# Thread: Quotient Rule for first derivative help.

1. ## Quotient Rule for first derivative help.

I'm not sure about the result.

f(x)= (x3+x2)/(x2-4)

=(x2-4)(3x2+2x) - (x3+x2)(2x) / (x2-4)2

=(3x4+2x3-12x2-8x) - (2x4 + 2x3) / (x2-4)2

=(x4-12x2-8x) / (x2-4)2

Would this be the simplified first derivative?

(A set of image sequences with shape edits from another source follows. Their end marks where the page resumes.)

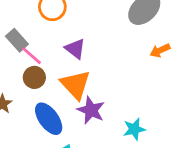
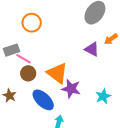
gray rectangle: (17, 40) -> (12, 50), turned -56
purple triangle: (75, 49) -> (92, 49), moved

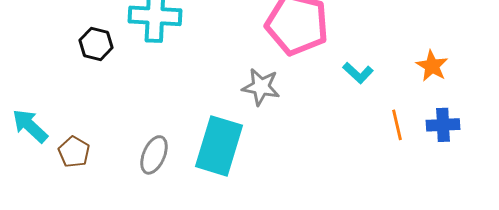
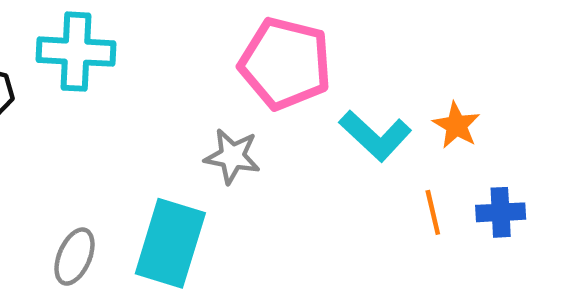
orange star: (432, 66) -> (456, 125), moved
cyan L-shape: (358, 73) -> (375, 136), size x1.6

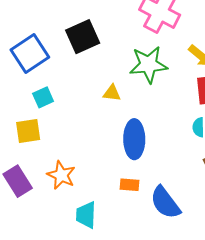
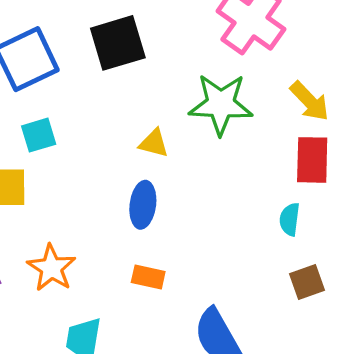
blue ellipse: (134, 139) -> (143, 205), moved, size x0.7
orange rectangle: (129, 185) -> (148, 277), moved

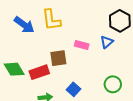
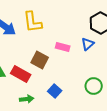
brown square: (58, 58) -> (40, 60), turned 36
red rectangle: (39, 72) -> (21, 74), turned 48

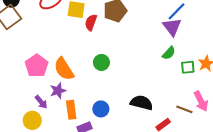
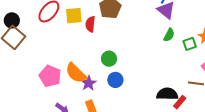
purple star: (58, 91) -> (89, 83), moved
black semicircle: (142, 103) -> (167, 94), moved
blue circle: (101, 109) -> (115, 80), moved

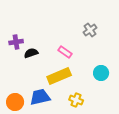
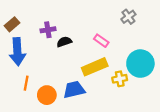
cyan circle: (101, 73) -> (140, 64), size x1.6
yellow cross: (76, 100) -> (120, 79), moved, turned -32

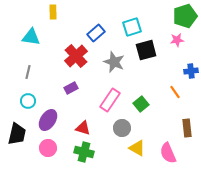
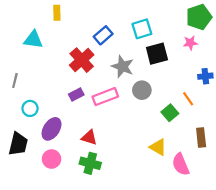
gray line: (28, 72) -> (15, 80), moved
pink rectangle: (110, 100) -> (105, 97), moved, turned 35
green square: (141, 104) -> (170, 113), moved
gray circle: (122, 128) -> (142, 90), moved
yellow triangle: (137, 148) -> (158, 147), moved

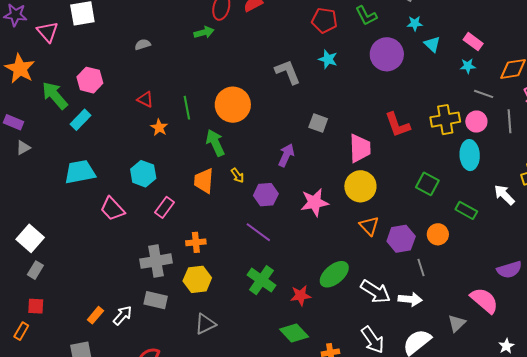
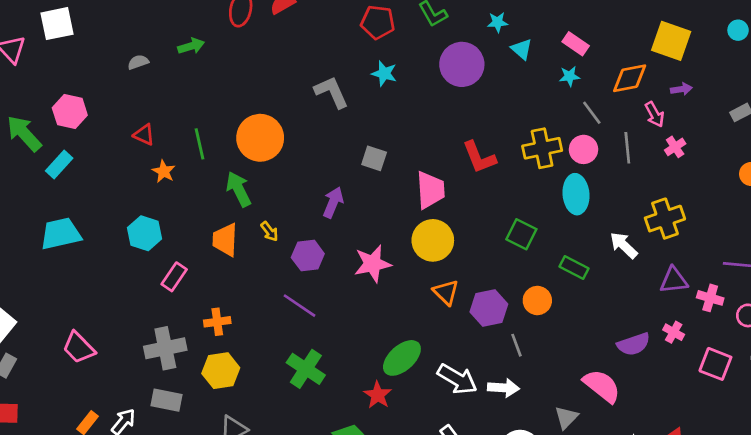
green arrow: (204, 32) -> (191, 46), moved
gray line: (484, 94) -> (592, 113), turned 36
pink trapezoid: (112, 209) -> (79, 348), moved
red star: (301, 296) -> (378, 395), moved, turned -30

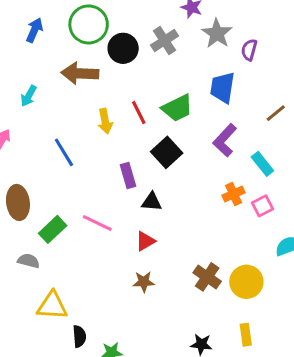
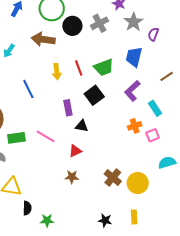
green rectangle: (53, 229) -> (16, 138), turned 30

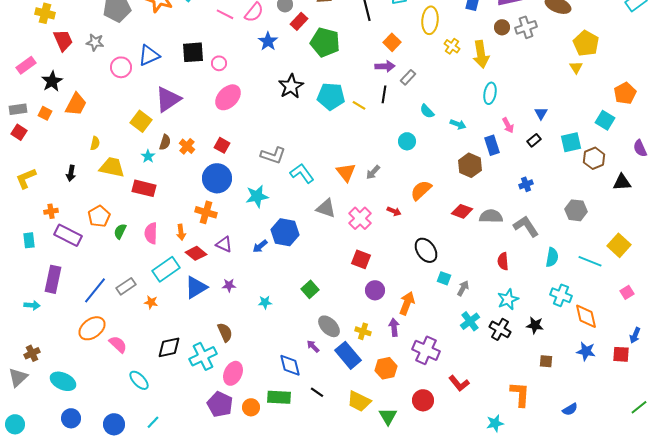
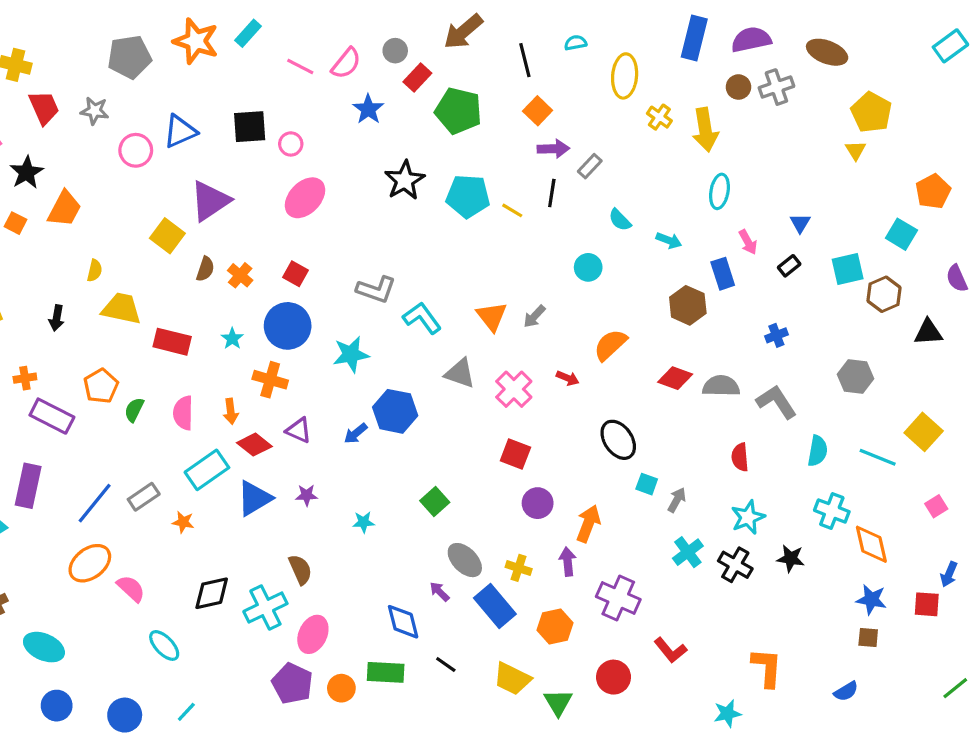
orange square: (392, 42) -> (538, 111), moved
cyan star: (148, 156) -> (232, 339), moved
brown square: (546, 361) -> (868, 638), moved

2. ## Re: Quotient Rule for first derivative help.

looks ok to me ...

3. ## Re: Quotient Rule for first derivative help.

Thanks. Now for finding a possible critical value for increasing and decreasing intervals, I would take the numerator = 0. I'm having trouble on how I should go about that. I've looked up information on how to do critical values, but each has you factoring it down into (x-1) type terms. Meanwhile I have, x4-12x2-8x = 0. I can't factor out anything more than x.

4. ## Re: Quotient Rule for first derivative help.

Let $y= x^2$, so the equation becomes $y^2- 12y- 8= 0$. Solve that for y then solve $x^2= y$ for x.

5. ## Re: Quotient Rule for first derivative help.

Originally Posted by mettler
Thanks. Now for finding a possible critical value for increasing and decreasing intervals, I would take the numerator = 0. I'm having trouble on how I should go about that. I've looked up information on how to do critical values, but each has you factoring it down into (x-1) type terms. Meanwhile I have, x4-12x2-8x = 0. I can't factor out anything more than x.
$x(x^3-12x-8) = 0$

the cubic factor has three real roots, but none are rational ... you will most probably have to use technology to find them.